_DESCRIPTION OF THE TASK_. Give the lines again, unchanged, starting with the line containing "highlights include obtaining both an" and ending with the last line of the data below.

──────

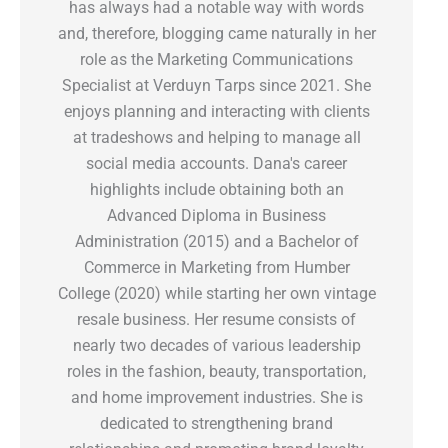
has always had a notable way with words
and, therefore, blogging came naturally in her
role as the Marketing Communications
Specialist at Verduyn Tarps since 2021. She
enjoys planning and interacting with clients
at tradeshows and helping to manage all
social media accounts. Dana's career
highlights include obtaining both an
Advanced Diploma in Business
Administration (2015) and a Bachelor of
Commerce in Marketing from Humber
College (2020) while starting her own vintage
resale business. Her resume consists of
nearly two decades of various leadership
roles in the fashion, beauty, transportation,
and home improvement industries. She is
dedicated to strengthening brand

──────

_ANSWER SPACE_.
highlights include obtaining both an
Advanced Diploma in Business
Administration (2015) and a Bachelor of
Commerce in Marketing from Humber
College (2020) while starting her own vintage
resale business. Her resume consists of
nearly two decades of various leadership
roles in the fashion, beauty, transportation,
and home improvement industries. She is
dedicated to strengthening brand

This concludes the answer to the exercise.